High-resolution magnetic resonance phase- or frequency-shift images acquired at high field show contrast related to magnetic susceptibility differences between tissues. Such contrast varies with the orientation of the organ in the field, but the development of quantitative susceptibility mapping (QSM) has made it possible to reproducibly image the intrinsic tissue susceptibility contrast.
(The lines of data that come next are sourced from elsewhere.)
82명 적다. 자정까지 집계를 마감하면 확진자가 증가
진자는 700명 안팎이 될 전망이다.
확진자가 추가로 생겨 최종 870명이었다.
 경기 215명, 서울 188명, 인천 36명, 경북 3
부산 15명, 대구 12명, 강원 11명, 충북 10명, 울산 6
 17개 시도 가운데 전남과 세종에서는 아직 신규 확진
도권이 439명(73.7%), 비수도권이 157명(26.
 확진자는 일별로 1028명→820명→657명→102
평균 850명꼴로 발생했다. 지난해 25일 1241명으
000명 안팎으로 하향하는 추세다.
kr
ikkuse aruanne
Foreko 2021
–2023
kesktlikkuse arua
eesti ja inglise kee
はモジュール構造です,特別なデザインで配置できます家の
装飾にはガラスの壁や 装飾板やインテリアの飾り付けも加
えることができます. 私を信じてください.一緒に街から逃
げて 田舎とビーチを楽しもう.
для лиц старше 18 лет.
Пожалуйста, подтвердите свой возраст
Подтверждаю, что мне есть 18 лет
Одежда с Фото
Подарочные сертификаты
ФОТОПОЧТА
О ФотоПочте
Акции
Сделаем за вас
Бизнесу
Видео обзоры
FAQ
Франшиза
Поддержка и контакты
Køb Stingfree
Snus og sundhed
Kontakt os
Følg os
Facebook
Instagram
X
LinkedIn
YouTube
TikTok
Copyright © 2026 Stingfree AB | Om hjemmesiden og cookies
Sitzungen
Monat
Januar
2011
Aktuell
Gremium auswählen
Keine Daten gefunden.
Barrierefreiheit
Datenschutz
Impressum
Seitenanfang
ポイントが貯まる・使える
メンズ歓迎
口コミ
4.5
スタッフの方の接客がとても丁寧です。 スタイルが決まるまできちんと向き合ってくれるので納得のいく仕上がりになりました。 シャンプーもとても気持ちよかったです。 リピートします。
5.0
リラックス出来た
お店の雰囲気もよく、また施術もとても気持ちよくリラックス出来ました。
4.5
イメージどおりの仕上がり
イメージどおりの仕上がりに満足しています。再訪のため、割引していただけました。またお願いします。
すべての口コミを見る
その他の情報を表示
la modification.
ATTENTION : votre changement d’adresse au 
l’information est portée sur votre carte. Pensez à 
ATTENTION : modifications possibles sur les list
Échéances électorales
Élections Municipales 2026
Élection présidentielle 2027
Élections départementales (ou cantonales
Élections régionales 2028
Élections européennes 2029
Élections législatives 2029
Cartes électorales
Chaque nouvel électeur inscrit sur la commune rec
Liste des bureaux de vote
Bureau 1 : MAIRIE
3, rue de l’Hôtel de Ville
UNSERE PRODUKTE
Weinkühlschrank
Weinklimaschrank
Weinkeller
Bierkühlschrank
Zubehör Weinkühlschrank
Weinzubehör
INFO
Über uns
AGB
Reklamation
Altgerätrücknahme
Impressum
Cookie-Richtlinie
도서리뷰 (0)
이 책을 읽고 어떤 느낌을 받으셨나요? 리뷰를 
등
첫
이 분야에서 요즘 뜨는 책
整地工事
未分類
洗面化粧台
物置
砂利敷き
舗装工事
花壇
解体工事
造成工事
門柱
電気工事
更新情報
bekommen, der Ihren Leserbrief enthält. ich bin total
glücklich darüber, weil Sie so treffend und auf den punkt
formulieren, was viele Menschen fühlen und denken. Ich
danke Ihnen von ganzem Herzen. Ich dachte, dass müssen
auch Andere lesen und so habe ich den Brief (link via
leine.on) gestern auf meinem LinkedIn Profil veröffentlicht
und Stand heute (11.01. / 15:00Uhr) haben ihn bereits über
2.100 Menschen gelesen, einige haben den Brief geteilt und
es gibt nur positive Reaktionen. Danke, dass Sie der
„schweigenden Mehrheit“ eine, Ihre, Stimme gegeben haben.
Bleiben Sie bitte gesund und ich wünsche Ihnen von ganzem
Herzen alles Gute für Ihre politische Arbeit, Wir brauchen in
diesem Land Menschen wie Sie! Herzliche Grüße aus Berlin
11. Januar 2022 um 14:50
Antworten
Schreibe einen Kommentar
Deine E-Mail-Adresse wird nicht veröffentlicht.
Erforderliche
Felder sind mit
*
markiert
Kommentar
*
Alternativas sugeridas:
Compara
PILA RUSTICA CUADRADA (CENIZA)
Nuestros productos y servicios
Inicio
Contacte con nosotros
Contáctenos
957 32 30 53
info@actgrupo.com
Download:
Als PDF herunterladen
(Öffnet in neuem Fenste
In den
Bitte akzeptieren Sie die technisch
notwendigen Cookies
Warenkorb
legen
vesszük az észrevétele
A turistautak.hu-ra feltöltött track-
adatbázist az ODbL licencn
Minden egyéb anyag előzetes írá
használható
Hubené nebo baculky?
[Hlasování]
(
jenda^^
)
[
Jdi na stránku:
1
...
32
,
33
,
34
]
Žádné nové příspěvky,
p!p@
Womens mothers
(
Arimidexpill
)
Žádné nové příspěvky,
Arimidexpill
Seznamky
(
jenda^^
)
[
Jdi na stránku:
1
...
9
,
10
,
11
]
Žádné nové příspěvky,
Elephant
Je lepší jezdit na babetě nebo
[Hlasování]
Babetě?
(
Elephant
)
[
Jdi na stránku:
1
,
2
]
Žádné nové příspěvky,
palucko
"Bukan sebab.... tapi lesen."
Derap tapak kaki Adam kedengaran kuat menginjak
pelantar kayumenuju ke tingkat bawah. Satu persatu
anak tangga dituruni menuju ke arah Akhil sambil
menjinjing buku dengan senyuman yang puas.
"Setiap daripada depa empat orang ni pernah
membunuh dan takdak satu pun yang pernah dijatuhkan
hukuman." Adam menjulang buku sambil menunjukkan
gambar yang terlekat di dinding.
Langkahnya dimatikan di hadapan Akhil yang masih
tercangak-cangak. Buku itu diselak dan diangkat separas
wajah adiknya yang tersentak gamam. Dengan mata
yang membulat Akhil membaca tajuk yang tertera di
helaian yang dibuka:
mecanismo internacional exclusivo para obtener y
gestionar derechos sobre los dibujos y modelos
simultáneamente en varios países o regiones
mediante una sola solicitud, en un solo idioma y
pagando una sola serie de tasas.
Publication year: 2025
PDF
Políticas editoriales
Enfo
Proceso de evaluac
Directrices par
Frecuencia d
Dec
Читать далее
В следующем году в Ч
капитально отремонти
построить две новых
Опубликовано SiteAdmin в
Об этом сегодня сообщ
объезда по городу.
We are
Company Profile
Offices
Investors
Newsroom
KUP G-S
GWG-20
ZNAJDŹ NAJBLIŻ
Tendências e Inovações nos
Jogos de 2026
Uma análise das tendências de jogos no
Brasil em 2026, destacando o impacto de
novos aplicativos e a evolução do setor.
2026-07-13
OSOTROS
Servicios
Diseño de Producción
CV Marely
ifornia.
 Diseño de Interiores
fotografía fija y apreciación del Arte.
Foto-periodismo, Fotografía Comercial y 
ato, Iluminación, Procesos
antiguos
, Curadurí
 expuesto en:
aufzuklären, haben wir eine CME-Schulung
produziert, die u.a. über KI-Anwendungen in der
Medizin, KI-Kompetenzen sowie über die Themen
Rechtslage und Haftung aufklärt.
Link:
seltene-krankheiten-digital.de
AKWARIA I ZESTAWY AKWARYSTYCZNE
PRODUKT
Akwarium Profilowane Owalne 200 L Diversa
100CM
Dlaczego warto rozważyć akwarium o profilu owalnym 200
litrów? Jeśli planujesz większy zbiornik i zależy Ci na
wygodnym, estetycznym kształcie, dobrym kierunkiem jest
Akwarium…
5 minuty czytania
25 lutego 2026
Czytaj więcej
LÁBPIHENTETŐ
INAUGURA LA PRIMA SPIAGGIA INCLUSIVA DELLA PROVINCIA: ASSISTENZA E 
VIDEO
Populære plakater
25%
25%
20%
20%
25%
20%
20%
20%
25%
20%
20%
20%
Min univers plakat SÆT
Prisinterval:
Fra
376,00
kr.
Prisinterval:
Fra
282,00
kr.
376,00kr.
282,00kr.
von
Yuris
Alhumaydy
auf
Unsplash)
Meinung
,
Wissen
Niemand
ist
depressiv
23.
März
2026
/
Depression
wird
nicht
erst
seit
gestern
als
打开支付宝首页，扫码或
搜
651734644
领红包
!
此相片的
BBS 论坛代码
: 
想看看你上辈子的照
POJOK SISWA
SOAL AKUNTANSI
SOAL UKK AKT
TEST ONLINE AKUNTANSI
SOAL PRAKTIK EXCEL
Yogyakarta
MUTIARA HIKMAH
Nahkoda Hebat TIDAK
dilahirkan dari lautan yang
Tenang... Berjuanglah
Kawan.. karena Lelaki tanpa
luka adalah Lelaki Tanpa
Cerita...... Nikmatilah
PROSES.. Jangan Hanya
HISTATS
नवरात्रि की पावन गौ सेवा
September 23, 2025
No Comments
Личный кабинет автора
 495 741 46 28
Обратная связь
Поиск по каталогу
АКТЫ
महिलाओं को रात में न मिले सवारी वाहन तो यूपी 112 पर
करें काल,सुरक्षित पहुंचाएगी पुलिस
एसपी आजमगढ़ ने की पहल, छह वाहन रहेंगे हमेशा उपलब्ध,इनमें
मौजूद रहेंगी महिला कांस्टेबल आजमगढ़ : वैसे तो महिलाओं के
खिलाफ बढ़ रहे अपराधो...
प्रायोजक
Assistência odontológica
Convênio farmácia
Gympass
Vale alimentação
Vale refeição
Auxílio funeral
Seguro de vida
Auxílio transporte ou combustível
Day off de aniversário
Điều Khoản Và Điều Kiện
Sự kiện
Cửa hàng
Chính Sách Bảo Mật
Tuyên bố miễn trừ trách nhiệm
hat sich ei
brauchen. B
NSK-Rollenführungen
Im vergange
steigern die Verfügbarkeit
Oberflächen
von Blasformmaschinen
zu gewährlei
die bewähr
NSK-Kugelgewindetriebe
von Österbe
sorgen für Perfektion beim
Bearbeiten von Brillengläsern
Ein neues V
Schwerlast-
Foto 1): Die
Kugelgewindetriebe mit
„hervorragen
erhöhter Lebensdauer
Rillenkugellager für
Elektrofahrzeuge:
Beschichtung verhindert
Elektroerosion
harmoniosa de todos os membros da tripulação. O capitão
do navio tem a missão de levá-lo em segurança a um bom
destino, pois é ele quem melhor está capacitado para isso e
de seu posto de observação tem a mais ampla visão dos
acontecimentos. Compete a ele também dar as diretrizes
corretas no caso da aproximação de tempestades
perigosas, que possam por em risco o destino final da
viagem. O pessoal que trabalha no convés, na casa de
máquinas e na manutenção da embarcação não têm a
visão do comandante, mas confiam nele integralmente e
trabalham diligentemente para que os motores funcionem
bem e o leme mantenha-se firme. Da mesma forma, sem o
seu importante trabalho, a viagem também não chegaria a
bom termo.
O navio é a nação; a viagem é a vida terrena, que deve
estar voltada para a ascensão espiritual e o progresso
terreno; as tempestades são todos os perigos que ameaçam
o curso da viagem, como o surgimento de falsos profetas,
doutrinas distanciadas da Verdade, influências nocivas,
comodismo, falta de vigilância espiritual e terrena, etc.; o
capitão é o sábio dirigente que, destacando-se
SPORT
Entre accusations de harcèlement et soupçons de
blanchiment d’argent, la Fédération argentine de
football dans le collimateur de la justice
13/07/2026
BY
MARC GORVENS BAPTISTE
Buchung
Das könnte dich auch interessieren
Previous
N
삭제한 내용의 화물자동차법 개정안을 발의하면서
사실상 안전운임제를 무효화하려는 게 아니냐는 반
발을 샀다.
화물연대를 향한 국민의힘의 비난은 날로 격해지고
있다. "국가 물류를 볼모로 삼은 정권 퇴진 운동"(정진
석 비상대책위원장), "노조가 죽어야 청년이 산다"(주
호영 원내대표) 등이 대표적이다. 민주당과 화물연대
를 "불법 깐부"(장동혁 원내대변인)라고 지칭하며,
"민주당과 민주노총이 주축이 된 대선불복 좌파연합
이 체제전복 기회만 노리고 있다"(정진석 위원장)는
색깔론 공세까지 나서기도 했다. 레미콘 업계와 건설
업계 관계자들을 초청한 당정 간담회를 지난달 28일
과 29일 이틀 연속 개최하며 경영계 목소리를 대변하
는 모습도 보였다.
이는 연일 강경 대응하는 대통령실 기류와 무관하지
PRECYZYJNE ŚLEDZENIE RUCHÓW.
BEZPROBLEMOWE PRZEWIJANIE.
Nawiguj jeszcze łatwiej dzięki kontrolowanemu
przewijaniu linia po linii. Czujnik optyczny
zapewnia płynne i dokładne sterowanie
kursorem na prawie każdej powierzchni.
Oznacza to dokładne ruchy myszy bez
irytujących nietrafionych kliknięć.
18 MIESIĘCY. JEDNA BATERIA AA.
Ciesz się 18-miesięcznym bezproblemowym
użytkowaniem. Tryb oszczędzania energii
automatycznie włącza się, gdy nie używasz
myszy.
However, recent studies indicate that magnetic susceptibility is anisotropic in brain white matter and, as such, needs to be described by a symmetric second-rank tensor( ̅χ). To fully determine the elements of this tensor, it would be necessary to acquire frequency data at six or more orientations. Assuming cylindrical symmetry of the susceptibility tensor in myelinated white matter fibers, we propose a simplified method to reconstruct the susceptibility tensor in terms of a mean magnetic susceptibility, MMS=(χ(//)+2 χ(⊥))/3 and a magnetic susceptibility anisotropy, MSA=χ(//)-χ(⊥), where χ(//) and χ(⊥) are susceptibility parallel and perpendicular to the white matter fiber direction, respectively. Computer simulations show that with a practical head rotation angle of around 20°-30°, four head orientations suffice to reproducibly reconstruct the tensor with good accuracy. We tested this approach on whole brain 1 × 1 × 1 mm(3) frequency data acquired from five healthy subjects at 7 T. The frequency information from phase images collected at four head orientations was combined with the fiber direction information extracted from diffusion tensor imaging (DTI) to map the white matter susceptibility tensor. The MMS and MSA were quantified for regions in several large white matter fiber structures, including the corona radiata, posterior thalamic radiation and corpus callosum. MMS ranged from -0.037 to -0.053 ppm (referenced to CSF being about zero). MSA values could be quantified without the need for a reference and ranged between 0.004 and 0.029 ppm, in line with the expectation that the susceptibility perpendicular to the fiber is more diamagnetic than the one parallel to it.